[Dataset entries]
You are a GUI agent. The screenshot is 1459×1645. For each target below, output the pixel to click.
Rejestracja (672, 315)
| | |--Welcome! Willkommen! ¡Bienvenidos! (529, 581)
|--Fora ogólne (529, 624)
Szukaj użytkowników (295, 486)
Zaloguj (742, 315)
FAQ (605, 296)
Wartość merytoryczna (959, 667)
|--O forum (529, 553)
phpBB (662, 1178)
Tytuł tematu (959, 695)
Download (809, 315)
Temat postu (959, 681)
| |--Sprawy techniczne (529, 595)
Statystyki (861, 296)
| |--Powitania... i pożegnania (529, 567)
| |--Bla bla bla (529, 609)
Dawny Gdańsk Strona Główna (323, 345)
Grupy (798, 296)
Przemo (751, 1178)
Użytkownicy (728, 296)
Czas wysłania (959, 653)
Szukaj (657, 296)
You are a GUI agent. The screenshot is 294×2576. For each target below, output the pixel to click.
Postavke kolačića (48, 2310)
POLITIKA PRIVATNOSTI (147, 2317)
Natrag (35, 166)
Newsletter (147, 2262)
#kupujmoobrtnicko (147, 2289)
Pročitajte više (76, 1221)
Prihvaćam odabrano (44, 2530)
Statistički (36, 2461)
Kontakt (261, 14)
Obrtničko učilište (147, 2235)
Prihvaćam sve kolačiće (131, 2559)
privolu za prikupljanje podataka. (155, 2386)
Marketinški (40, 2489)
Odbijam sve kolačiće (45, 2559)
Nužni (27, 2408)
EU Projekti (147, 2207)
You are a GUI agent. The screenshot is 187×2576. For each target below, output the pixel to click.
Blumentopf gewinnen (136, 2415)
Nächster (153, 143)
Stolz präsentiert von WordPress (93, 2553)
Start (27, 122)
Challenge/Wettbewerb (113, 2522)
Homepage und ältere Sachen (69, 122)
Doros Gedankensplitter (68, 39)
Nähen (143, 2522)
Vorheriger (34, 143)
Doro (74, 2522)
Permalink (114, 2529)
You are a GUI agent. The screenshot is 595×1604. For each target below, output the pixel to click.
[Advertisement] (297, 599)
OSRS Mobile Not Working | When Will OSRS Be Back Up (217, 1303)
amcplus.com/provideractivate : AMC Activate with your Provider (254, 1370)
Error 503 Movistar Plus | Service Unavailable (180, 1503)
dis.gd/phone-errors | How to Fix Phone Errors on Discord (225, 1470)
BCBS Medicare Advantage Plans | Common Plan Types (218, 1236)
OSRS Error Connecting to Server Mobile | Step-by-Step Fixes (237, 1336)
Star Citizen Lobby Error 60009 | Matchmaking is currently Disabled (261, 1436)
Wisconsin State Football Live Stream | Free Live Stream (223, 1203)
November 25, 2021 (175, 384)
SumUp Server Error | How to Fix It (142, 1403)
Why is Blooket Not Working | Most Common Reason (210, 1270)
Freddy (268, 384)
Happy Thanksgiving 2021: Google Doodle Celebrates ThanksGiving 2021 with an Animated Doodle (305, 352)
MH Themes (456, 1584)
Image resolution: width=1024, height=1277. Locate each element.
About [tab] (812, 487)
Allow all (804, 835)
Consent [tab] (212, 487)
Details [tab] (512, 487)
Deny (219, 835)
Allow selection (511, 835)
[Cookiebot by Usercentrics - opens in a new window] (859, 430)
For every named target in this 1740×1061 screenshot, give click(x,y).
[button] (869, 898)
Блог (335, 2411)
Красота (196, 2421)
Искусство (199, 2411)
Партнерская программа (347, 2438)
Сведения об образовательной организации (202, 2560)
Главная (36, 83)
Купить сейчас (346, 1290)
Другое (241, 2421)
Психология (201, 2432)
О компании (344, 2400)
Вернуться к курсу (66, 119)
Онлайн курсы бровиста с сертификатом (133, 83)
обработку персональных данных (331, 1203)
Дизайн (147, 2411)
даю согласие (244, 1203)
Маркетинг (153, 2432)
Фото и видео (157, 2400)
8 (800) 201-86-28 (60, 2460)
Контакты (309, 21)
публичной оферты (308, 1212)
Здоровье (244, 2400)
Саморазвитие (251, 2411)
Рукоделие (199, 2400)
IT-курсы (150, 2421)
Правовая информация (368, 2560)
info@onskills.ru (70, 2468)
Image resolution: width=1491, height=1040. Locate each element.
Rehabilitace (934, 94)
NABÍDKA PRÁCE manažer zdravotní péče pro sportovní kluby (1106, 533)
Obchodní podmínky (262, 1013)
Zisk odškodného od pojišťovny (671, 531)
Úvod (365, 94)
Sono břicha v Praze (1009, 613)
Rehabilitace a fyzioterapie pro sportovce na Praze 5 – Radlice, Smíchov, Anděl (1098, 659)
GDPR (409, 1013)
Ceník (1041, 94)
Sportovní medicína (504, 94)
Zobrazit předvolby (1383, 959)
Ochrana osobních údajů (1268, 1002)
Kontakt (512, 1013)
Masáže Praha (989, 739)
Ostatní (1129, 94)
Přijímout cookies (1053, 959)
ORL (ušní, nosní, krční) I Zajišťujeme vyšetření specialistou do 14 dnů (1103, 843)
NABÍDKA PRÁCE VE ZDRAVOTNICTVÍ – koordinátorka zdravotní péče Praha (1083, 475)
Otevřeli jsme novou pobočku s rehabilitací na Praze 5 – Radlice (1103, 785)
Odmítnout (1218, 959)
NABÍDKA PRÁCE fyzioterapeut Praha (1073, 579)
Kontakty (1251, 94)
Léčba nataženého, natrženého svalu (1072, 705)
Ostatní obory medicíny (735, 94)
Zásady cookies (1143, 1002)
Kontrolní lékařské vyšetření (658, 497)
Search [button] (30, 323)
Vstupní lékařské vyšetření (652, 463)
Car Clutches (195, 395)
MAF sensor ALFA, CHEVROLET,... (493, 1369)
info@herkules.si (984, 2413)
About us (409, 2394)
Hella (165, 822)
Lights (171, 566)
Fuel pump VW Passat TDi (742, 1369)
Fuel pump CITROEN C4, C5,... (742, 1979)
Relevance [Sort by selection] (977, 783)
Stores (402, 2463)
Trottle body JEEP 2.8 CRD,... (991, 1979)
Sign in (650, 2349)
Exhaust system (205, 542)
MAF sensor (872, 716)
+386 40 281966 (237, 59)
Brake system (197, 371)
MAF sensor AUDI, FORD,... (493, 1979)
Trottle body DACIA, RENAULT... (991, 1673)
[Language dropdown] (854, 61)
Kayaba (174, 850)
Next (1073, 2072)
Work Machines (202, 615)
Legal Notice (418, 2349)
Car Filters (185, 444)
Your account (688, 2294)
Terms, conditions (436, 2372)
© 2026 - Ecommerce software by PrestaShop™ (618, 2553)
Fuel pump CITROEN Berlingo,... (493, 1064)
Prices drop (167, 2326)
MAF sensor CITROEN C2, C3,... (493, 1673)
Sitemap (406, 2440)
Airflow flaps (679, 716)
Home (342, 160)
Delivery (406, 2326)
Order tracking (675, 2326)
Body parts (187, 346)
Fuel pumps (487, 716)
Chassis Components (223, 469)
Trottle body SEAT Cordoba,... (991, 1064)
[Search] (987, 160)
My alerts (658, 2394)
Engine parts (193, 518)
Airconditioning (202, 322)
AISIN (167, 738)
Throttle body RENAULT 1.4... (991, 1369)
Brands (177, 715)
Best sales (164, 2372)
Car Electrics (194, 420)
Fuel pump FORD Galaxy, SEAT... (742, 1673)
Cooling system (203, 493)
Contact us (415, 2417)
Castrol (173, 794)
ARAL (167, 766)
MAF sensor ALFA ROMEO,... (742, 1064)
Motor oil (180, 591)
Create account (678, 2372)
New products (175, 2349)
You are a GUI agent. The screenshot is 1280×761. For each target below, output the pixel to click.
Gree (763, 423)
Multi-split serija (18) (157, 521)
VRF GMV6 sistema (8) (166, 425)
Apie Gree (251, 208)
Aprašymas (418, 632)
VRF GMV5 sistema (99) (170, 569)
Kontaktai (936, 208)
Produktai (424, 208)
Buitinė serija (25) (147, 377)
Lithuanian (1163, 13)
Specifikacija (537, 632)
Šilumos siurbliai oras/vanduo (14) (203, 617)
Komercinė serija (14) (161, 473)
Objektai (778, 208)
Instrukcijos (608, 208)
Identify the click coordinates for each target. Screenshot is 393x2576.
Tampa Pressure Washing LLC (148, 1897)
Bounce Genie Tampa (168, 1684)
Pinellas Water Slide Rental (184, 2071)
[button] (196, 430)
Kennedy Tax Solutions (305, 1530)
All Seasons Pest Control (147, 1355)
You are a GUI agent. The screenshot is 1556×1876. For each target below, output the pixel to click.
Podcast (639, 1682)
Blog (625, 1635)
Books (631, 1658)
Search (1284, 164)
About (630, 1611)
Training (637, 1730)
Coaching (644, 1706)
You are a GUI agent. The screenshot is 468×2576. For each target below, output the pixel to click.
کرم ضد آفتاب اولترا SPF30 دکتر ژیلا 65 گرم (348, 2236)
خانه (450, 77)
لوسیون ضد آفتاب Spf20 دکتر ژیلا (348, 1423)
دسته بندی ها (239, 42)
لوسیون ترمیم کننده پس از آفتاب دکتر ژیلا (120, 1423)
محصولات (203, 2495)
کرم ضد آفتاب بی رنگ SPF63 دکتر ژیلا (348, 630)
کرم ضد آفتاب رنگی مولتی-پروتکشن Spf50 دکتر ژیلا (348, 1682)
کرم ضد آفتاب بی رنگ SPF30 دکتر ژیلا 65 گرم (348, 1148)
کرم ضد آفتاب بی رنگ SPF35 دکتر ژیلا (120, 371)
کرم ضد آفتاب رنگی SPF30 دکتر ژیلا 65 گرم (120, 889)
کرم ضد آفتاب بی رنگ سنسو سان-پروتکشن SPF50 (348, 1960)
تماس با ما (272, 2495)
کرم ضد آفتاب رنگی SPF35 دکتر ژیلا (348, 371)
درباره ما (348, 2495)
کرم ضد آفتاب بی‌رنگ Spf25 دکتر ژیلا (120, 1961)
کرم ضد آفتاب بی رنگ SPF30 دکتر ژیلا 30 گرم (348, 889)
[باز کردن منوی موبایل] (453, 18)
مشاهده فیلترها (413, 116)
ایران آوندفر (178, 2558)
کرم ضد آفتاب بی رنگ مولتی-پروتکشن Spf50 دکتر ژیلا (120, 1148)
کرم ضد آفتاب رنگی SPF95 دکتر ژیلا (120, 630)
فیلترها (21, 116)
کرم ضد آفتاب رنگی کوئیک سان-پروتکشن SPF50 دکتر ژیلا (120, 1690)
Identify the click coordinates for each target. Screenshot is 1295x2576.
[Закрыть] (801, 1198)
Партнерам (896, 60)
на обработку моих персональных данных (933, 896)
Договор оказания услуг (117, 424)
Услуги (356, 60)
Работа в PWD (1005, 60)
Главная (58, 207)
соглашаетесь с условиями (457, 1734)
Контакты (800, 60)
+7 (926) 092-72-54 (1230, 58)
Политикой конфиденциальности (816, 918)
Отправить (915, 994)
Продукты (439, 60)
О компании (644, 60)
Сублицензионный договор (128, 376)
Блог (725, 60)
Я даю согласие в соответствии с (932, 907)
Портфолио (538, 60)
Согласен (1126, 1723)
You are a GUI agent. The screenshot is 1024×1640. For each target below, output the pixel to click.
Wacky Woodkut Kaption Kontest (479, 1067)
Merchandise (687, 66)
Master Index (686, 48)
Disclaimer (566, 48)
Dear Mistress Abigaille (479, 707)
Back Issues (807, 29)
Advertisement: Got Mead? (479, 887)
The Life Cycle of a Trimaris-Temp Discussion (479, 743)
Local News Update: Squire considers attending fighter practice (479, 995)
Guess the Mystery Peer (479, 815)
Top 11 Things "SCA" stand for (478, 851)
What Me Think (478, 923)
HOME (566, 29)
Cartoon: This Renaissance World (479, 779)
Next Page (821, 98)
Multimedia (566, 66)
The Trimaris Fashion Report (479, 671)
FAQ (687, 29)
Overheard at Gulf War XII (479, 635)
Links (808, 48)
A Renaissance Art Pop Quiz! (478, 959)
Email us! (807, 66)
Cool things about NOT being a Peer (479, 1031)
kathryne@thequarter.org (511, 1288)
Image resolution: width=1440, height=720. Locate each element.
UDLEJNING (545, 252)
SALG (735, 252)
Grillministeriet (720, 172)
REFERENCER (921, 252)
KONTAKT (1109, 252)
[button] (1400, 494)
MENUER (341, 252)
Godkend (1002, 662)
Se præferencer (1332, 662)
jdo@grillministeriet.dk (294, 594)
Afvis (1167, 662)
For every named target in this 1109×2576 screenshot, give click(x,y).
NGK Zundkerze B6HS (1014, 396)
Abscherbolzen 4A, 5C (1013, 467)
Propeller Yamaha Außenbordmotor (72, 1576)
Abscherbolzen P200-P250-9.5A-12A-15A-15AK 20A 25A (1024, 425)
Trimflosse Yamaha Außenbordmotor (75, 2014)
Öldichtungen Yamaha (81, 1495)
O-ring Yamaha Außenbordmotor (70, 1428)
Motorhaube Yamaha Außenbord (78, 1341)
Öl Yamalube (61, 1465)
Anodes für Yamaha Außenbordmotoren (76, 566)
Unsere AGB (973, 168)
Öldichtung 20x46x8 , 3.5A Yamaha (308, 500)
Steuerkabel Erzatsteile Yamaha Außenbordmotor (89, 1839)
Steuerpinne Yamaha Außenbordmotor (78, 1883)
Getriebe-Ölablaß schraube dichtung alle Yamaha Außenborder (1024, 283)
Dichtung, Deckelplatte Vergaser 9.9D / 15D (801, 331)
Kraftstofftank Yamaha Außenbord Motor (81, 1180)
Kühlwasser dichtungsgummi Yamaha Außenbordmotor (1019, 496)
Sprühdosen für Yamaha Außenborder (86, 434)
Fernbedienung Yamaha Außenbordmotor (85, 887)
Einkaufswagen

=== Your goal ===
All lines above from the one containing "فیلترها (21, 116)" to the one containing "Продукты (439, 60)" must be repeated exactly, both lines included, and no others.

=== Written response ===
فیلترها (21, 116)
کرم ضد آفتاب رنگی کوئیک سان-پروتکشن SPF50 دکتر ژیلا (120, 1690)
Identify the click coordinates for each target. Screenshot is 1295x2576.
[Закрыть] (801, 1198)
Партнерам (896, 60)
на обработку моих персональных данных (933, 896)
Договор оказания услуг (117, 424)
Услуги (356, 60)
Работа в PWD (1005, 60)
Главная (58, 207)
соглашаетесь с условиями (457, 1734)
Контакты (800, 60)
+7 (926) 092-72-54 (1230, 58)
Политикой конфиденциальности (816, 918)
Отправить (915, 994)
Продукты (439, 60)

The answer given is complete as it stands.